Systematics in lensing reconstruction: Dark matter rings in the sky?

TL;DR

This paper investigates the limitations of non-parametric lensing reconstruction methods, demonstrating how overfitting can produce artificial ring-like dark matter structures, with implications for interpreting observed rings in galaxy clusters.

Contribution

The study highlights how non-parametric lensing methods can generate spurious ring structures due to overfitting, affecting the interpretation of dark matter distributions in clusters.

Findings

Overfitting can produce artificial ring-like features in reconstructed maps.

Systematic effects in inversion algorithms can mimic real dark matter rings.

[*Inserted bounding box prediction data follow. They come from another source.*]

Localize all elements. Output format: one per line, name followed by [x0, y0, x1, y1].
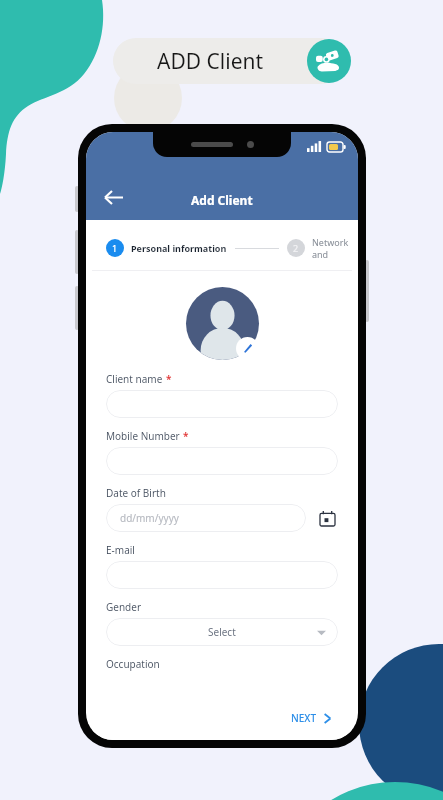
staticText: dd/mm/yyyy [120, 511, 179, 525]
staticText: Date of Birth [106, 486, 166, 500]
staticText: ADD Client [157, 47, 264, 76]
staticText: * [183, 429, 189, 443]
button[interactable]: NEXT [287, 708, 336, 728]
button[interactable]: 1 [106, 239, 124, 257]
button[interactable] [106, 561, 338, 589]
button[interactable]: Add client [307, 39, 351, 83]
button[interactable] [106, 447, 338, 475]
staticText: Occupation [106, 657, 160, 671]
staticText: 1 [112, 242, 118, 254]
staticText: NEXT [291, 711, 317, 725]
staticText: * [166, 372, 172, 386]
staticText: Network and [312, 236, 352, 260]
button[interactable]: Pick date [316, 507, 338, 529]
button[interactable]: ADD Client [113, 38, 344, 84]
button[interactable]: Edit photo [236, 337, 259, 360]
staticText: E-mail [106, 543, 135, 557]
staticText: 2 [293, 242, 299, 254]
staticText: Mobile Number [106, 429, 180, 443]
button[interactable] [106, 390, 338, 418]
staticText: Personal information [131, 242, 227, 254]
button[interactable]: 2 [287, 239, 305, 257]
button[interactable]: Select [106, 618, 338, 646]
staticText: Select [208, 625, 236, 639]
staticText: Client name [106, 372, 163, 386]
button[interactable]: dd/mm/yyyy [106, 504, 306, 532]
staticText: Add Client [191, 192, 253, 208]
button[interactable]: Back [96, 180, 130, 214]
staticText: Gender [106, 600, 142, 614]
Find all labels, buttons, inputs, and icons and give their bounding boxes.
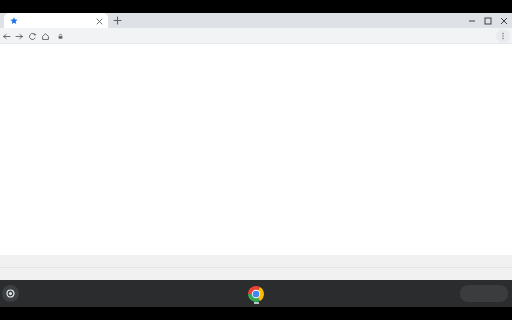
button[interactable]: Chrome	[246, 284, 266, 304]
button[interactable]: System status	[460, 285, 508, 302]
button[interactable]: Forward	[13, 28, 26, 44]
button[interactable]: More options	[496, 29, 510, 43]
button[interactable]: Minimize	[464, 13, 480, 28]
button[interactable]: Back	[0, 28, 13, 44]
button[interactable]: New tab	[110, 13, 124, 28]
button[interactable]: Launcher	[2, 285, 19, 302]
button[interactable]: Close window	[496, 13, 512, 28]
button[interactable]: Maximize	[480, 13, 496, 28]
button[interactable]: Home	[39, 28, 52, 44]
button[interactable]: Reload	[26, 28, 39, 44]
button[interactable]: Close tab	[4, 13, 108, 28]
button[interactable]: Close tab	[94, 16, 104, 26]
button[interactable]	[54, 31, 493, 42]
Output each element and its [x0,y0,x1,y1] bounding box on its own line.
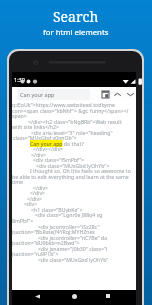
button[interactable]: Home [68,290,80,302]
staticText: be able to edit everything and learn at … [12,173,129,180]
button[interactable]: Previous match [111,88,123,100]
staticText: </div> [27,195,43,202]
button[interactable]: Back [31,290,43,302]
staticText: 8mPbf"> [12,217,34,224]
staticText: <div aria-level="3" role="heading" [31,129,113,136]
button[interactable]: Open in browser [99,88,111,100]
staticText: class="MUxGbd v0nnOb"> [13,134,77,141]
button[interactable]: Next match [124,88,136,100]
button[interactable]: Recent apps [102,290,114,302]
staticText: jsaction="ru9P1b"> [12,250,59,257]
staticText: <div class="MUxGbd lyOhYb" [38,256,109,263]
staticText: Search [53,7,99,26]
staticText: 1:39 [14,76,25,83]
staticText: <div jscontroller="nC7Be" da [38,234,108,241]
staticText: time [12,178,23,185]
staticText: Can your app do that? [30,140,84,147]
staticText: </div> [33,184,49,191]
staticText: jsaction="dU0bkb=n2Bwd"> [12,239,80,246]
staticText: span> [12,112,27,119]
staticText: <div jscontroller="iSz2Rc" [38,223,100,230]
staticText: </div></div> [33,145,64,152]
button[interactable]: Can your app [17,89,90,100]
staticText: <div class="MUxGbd lyOhYb"> [36,162,110,169]
staticText: <div jsname="J0b30" class="l [38,245,108,252]
staticText: for html elements [43,27,109,38]
staticText: </div> [30,189,46,196]
staticText: jsaction="BbRate(f4YRqJ;MYHZnex [12,228,96,235]
staticText: con><span class="kbNhf"> &gt; funny</spa… [12,107,129,114]
staticText: q:iEoUk">https://www.websiteed.todbyme [12,101,115,108]
staticText: with site links</h2> [12,123,59,130]
staticText: </div><h2 class="bNgBRb">Web result [28,118,122,125]
staticText: <h1 class="BUybKe"> [31,206,83,213]
staticText: I thought so. Oh this feels so awesome t… [30,167,131,174]
staticText: </div> [31,151,47,158]
staticText: <div> [24,200,38,207]
staticText: <div class="Lgnr0e J88q4 vg [35,211,103,218]
staticText: <div class="fSmPbf"> [33,156,85,163]
staticText: Can your app [20,91,55,98]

Mock data tests reveal limitations of current non-parametric methods.

Abstract

Non-parametric lensing methods are a useful way of reconstructing the lensing mass of a cluster without making assumptions about the way the mass is distributed in the cluster. These methods are particularly powerful in the case of galaxy clusters with a large number of constraints. The advantage of not assuming implicitly that the luminous matter follows the dark matter is particularly interesting in those cases where the cluster is in a non-relaxed dynamical state. On the other hand, non-parametric methods have several limitations that should be taken into account carefully. We explore some of these limitations and focus on their implications for the possible ring of dark matter around the galaxy cluster CL0024+17. We project three background galaxies through a mock cluster of known radial profile density and obtain a map for the arcs ($\theta$ map). We also calculate the shear field associated with the mock cluster across the whole field of view (3.3 arcmin). Combining the positions of the arcs and the two-direction shear, we perform an inversion of the lens equation using two separate methods, the biconjugate gradient, and the quadratic programming (QADP) to reconstruct the convergence map of the mock cluster. We explore the space of the solutions of the convergence map and compare the radial density profiles to the density profile of the mock cluster. When the inversion matrix algorithms are forced to find the exact solution, we encounter systematic effects resembling ring structures, that clearly depart from the original convergence map. Overfitting lensing data with a non-parametric method can produce ring-like structures similar to the alleged one in CL0024.